TVRINews, Malang
Menteri Haji dan Umrah Mochammad Irfan Yusuf mendorong Penyelenggara Perjalanan Ibadah Umrah (PPIU) beradaptasi dengan perubahan industri perjalanan umrah yang semakin terdigitalisasi. Menurutnya, kemunculan tren umrah mandiri perlu direspons dengan peningkatan kualitas layanan, bukan dengan persaingan harga.

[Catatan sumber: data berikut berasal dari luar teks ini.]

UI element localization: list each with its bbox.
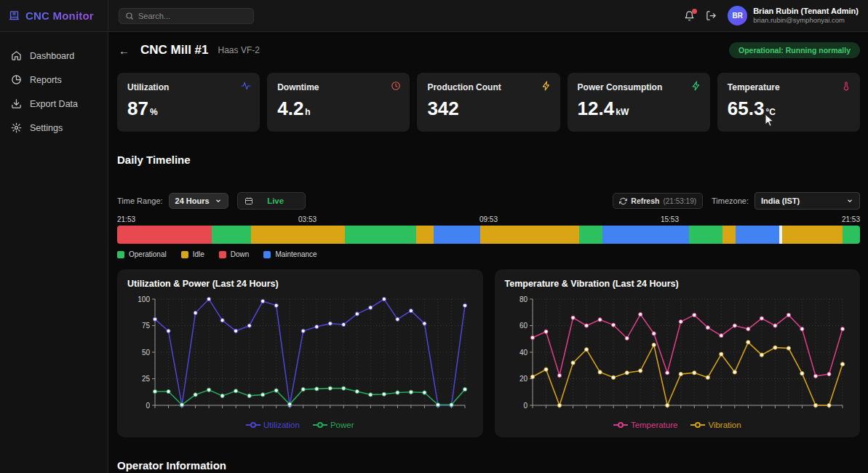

Pesan tersebut disampaikan Irfan dalam Mukernas III Serikat Penyelenggara Umrah dan Haji Indonesia (SAPUHI) di Malang, Jawa Timur, Selasa, 11 Agustus 2026.
Irfan mengatakan perkembangan teknologi membuat jemaah semakin mudah membandingkan harga sekaligus kualitas layanan yang ditawarkan penyelenggara perjalanan umrah. Kondisi ini menuntut PPIU memberikan nilai tambah yang tidak hanya berorientasi pada harga.
Nilai tambah tersebut antara lain berupa bimbingan ibadah, pendampingan selama perjalanan, layanan kedaruratan, serta perlindungan khusus bagi jemaah lanjut usia dan penyandang disabilitas.
“PPIU jangan hanya melihat umrah mandiri sebagai ancaman terhadap bisnis. Jadikan perubahan ini sebagai momentum meningkatkan kualitas,” ujar Menhaj Irfan dalam keterangan tertulis, dikutip, Rabu, 12 Agustus 2026.
Selain meningkatkan kualitas layanan, Irfan meminta PPIU memperbaiki tata kelola perusahaan dan memastikan adanya rantai tanggung jawab yang jelas. Setiap agen, reseller, tenaga pemasaran, maupun komunitas yang menawarkan paket umrah atas nama PPIU harus terdata secara jelas.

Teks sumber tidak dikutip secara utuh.